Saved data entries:
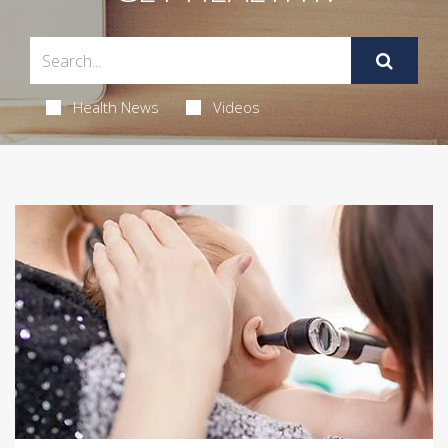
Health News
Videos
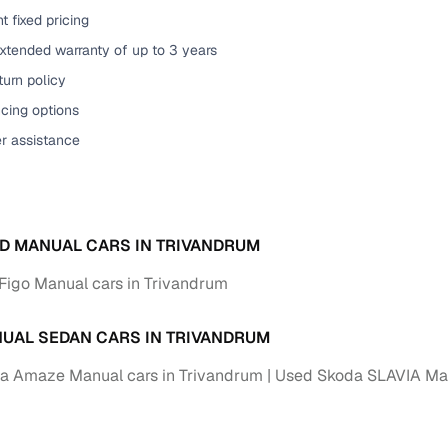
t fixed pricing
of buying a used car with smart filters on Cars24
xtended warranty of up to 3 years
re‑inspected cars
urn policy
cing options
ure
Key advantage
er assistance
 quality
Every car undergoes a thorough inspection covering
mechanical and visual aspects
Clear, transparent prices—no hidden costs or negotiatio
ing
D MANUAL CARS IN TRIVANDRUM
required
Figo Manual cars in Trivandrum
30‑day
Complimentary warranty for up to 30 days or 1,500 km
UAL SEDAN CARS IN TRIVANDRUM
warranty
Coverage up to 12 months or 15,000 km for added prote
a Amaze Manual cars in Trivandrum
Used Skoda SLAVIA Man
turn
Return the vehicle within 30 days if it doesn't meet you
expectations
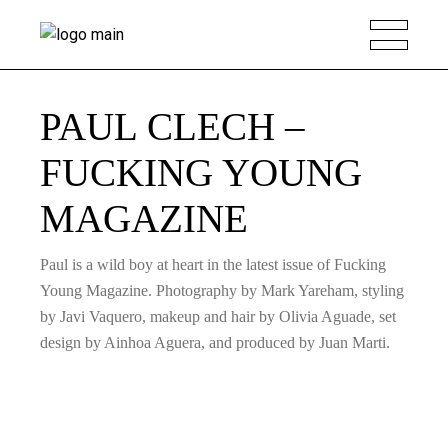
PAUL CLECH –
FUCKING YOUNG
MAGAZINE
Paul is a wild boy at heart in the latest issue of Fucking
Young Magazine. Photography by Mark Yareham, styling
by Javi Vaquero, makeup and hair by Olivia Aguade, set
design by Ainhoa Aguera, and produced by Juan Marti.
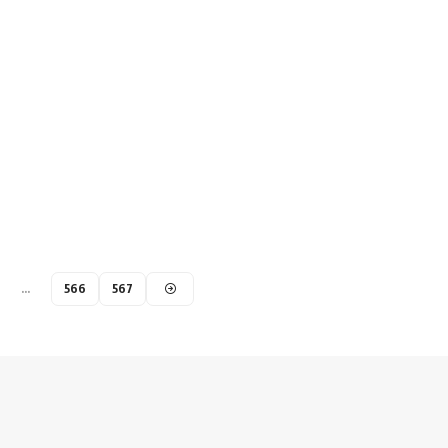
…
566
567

▸ **Exercise goal**
Please say how many lines above contain "warranty", number only.

▸ **Solution to the problem**
3